# EXERCISE:
The job is to output exactly the lines that run from the start of the entries through the line containing "and have resources readily available when", pictures omitted.

# WORKING DATA:

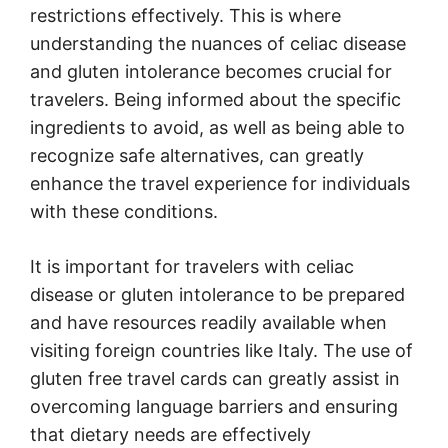
restrictions effectively. This is where
understanding the nuances of celiac disease
and gluten intolerance becomes crucial for
travelers. Being informed about the specific
ingredients to avoid, as well as being able to
recognize safe alternatives, can greatly
enhance the travel experience for individuals
with these conditions.
It is important for travelers with celiac
disease or gluten intolerance to be prepared
and have resources readily available when
visiting foreign countries like Italy. The use of
gluten free travel cards can greatly assist in
overcoming language barriers and ensuring
that dietary needs are effectively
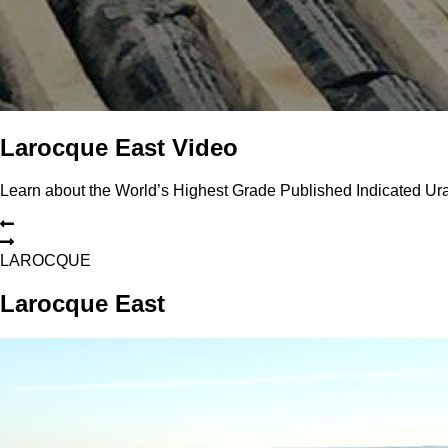
Larocque East Video
Learn about the World’s Highest Grade Published Indicated U
L
A
R
O
C
Q
U
E
Larocque East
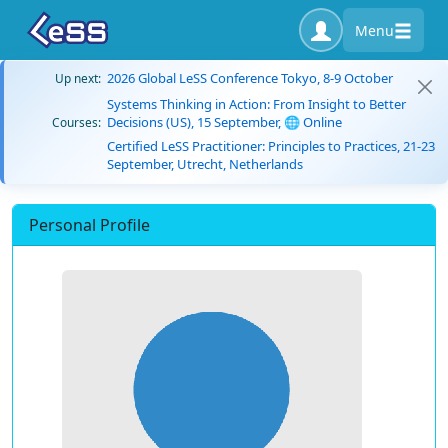
Menu
2026 Global LeSS Conference Tokyo, 8-9 October
Up next:
Systems Thinking in Action: From Insight to Better
Decisions (US), 15 September, 🌐 Online
Courses:
Certified LeSS Practitioner: Principles to Practices, 21-23
September, Utrecht, Netherlands
Personal Profile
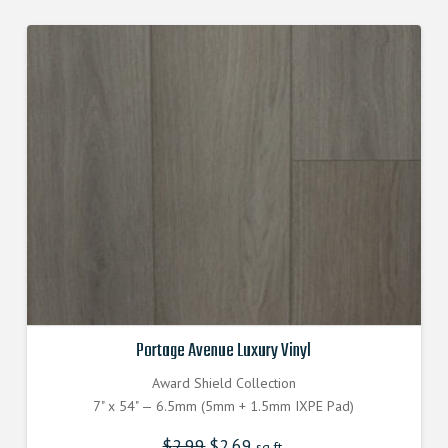
Portage Avenue Luxury Vinyl
Award Shield Collection
7" x 54" — 6.5mm (5mm + 1.5mm IXPE Pad)
$
2.99
Original
$
2.69
Current
sq.ft.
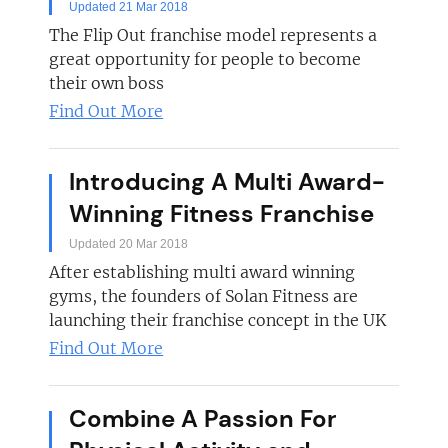
Updated 21 Mar 2018
The Flip Out franchise model represents a
great opportunity for people to become
their own boss
Find Out More
Introducing A Multi Award-
Winning Fitness Franchise
Updated 20 Mar 2018
After establishing multi award winning
gyms, the founders of Solan Fitness are
launching their franchise concept in the UK
Find Out More
Combine A Passion For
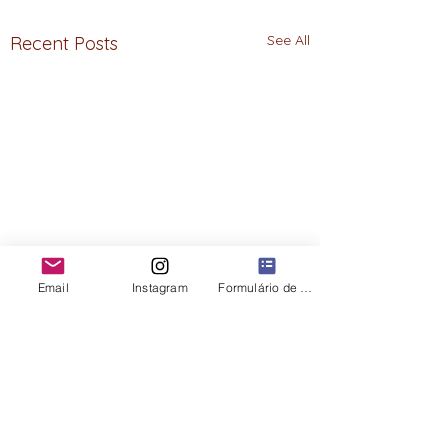
See All
Recent Posts
Email
Instagram
Formulário de contato
Comments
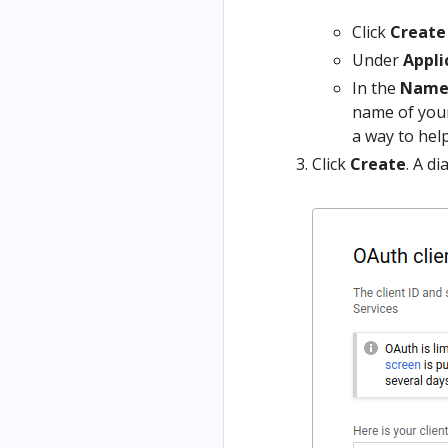
Click
Create
Under
Appli
In the
Nam
name of your
a way to help
Click
Create
. A d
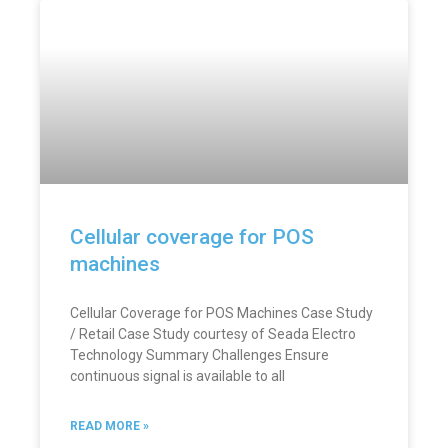
Cellular coverage for POS
machines
Cellular Coverage for POS Machines Case Study
/ Retail Case Study courtesy of Seada Electro
Technology Summary Challenges Ensure
continuous signal is available to all
READ MORE »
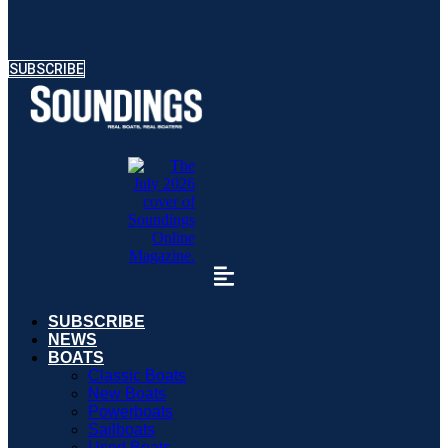
SUBSCRIBE
SUBSCRIBE
NEWS
BOATS
Classic Boats
New Boats
Powerboats
Sailboats
Used Boats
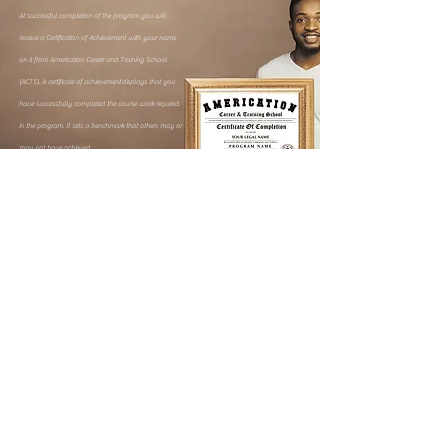
At successful completion of the program you will
receive a Certification of Achievement with your name
on it from Americation Career and Training School
(ACTS). A certificate of achievement
displays that you
have successfully completed the course work required
in the program. It sets a benchmark that others may or
may not have achieved.
How can i get started?
Simply visit the program page of your choice and register.
To Find More
Information
Enter your information requested below to
receive
information on this program.
By submitting any form on this website, you give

# SOLUTION TO THIS TASK:
restrictions effectively. This is where
understanding the nuances of celiac disease
and gluten intolerance becomes crucial for
travelers. Being informed about the specific
ingredients to avoid, as well as being able to
recognize safe alternatives, can greatly
enhance the travel experience for individuals
with these conditions.
It is important for travelers with celiac
disease or gluten intolerance to be prepared
and have resources readily available when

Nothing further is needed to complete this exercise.